View the returned exception information.
4.10.2 Observing the invocation path of a method
Use the stack command to view the method call information.
#Look at the mysql method call path of the com.UserServiceImpl class
stack com.UserServiceImpl mysql
Copy the code
4.10.3 Method Call space-time tunnel
Use the tt command to log the details of the method execution.
The tt command is a time and space tunnel of the execution data of the method. It records the input and return information of each call of the specified method, and can observe these different time calls.
Common operations:
Start recording method call information: tt -t com.UserServiceImpl Check
You can see that the is-exp value of the INDEX=1001 record IS true, indicating that the call IS abnormal.
View the recorded method call information: TT-L
View details about call records (-i specifies INDEX) : tt -i 1001
You can see the exception information recorded with INDEX=1001.
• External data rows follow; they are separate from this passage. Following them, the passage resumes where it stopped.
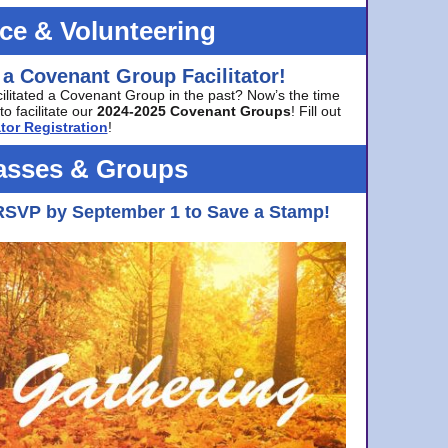
ice & Volunteering
 a Covenant Group Facilitator!
cilitated a Covenant Group in the past? Now’s the time
to facilitate our
2024-2025 Covenant Groups
! Fill out
tor Registration
!
asses & Groups
RSVP by September 1 to Save a Stamp!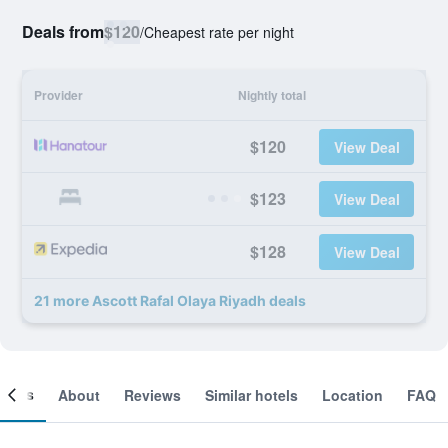
Deals from
$120
/
Cheapest rate per night
Provider
Nightly total
$120
View Deal
$123
View Deal
$128
View Deal
21 more Ascott Rafal Olaya Riyadh deals
ooms
About
Reviews
Similar hotels
Location
FAQ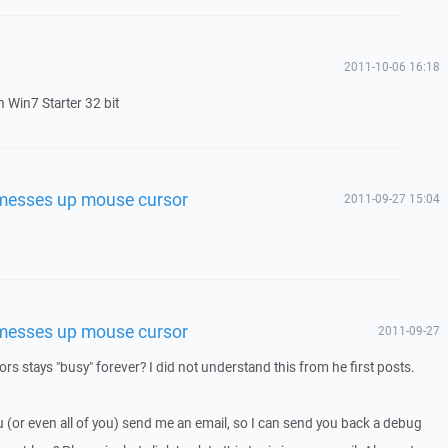
2011-10-06 16:18
 Win7 Starter 32 bit
 messes up mouse cursor
2011-09-27 15:04
 messes up mouse cursor
2011-09-27
rsors stays "busy" forever? I did not understand this from he first posts.
ou (or even all of you) send me an email, so I can send you back a debug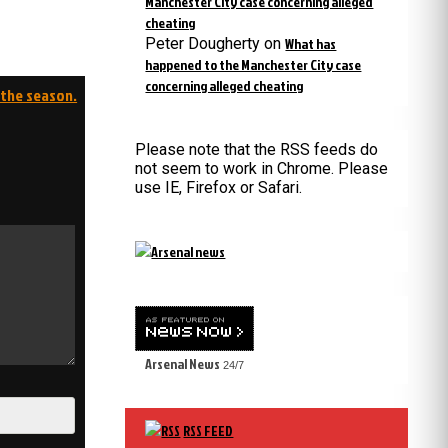
Manchester City case concerning alleged
cheating
Peter Dougherty
on
What has
happened to the Manchester City case
concerning alleged cheating
 the season.
Please note that the RSS feeds do
not seem to work in Chrome. Please
use IE, Firefox or Safari.
Arsenal News
24/7
RSS FEED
Re-invoke, using the specified record, and re-invoke with -p.
tt -i 1001 -p
Copy the code
4.5. Flame diagram analysis
The Arthas performance analysis tool has recently introduced flame map analysis, which uses Async-Profiler to generate CPU/ memory flame maps for performance analysis to complement memory analysis. Arthas is relatively easy to use.
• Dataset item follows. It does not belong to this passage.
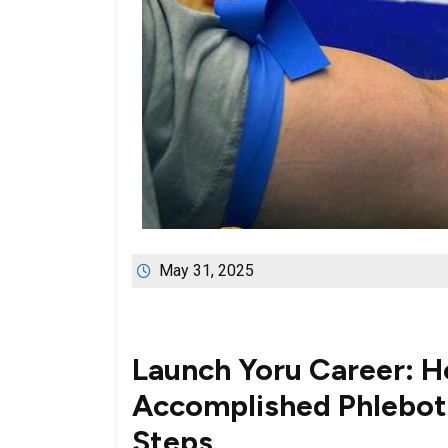
May 31, 2025
Launch⁣ Yoru Career: 
Accomplished Phlebotom
Steps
The profiler command supports generating a flame map of application hotspots. Essentially, you take samples, and you take the samples and you create a flame map.
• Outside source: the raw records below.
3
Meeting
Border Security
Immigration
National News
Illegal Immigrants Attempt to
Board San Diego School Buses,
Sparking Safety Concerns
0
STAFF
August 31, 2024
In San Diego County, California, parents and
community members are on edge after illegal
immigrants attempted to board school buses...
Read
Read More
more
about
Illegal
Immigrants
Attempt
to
Profiler action [actionArg]
4.5.1. Use cases
Open prifilter
By default, a fire map of the CPU is generated, meaning that event is the CPU. This can be specified with the –event argument, and the start command is used to start capturing information.
$ profiler start
Started [cpu] profiling
Copy the code
Obtain the number of collected samples
$ profiler getSamples
23
Copy the code
You can view the profiler status to see which event is being sampled and at what time.
$ profiler status
[cpu] profiling is running for 4 seconds
Stop the profiler
Generate an SVG flame diagram
$ profiler stop
profiler output file: /tmp/demo/arthas-output/20191125-135546.svg
OK
Copy the code
By default, the generated results are saved to the arthas-output directory under the application’s working directory. You can specify the output path with the –file argument.
Such as:
$ profiler stop --file /tmp/output.svg
Copy the code
HTML output
By default, the resulting file is in SVG format, and if you want to generate HTML, you can specify it with the –format argument: $profiler stop –format HTML
Check the profilter
Use port 3658 by default, arthas, you can open the: http://localhost:3658/arthas-output/ view to arthas – the output directory the profiler results below:
Click to see the results: in the flame chart, the longer the bars, the more they are used, and the call stack information from bottom to top
* * profilter self sustaining multiple analysis methods, the * * common event: CPU | alloc the lock | | cache misses etc. For example, you want to analyze memory usage.
$ profiler start –event alloc
4.5.2. Complex Commands
For example, start sampling:
profiler execute 'start'
Copy the code
Stop sampling and save to the specified file:
profiler execute 'stop,file=/tmp/result.svg'
Copy the code
The code has been uploaded to Github.
The last word
Hello world 🙂
I am a lang, lang of the moon, a technical tool person who moves bricks every day.
If you want to subscribe, you can follow the public account unread Code, or the unread Code blog).
This article has also been compiled at GitHub.com/niumoo/Java… Welcome Star.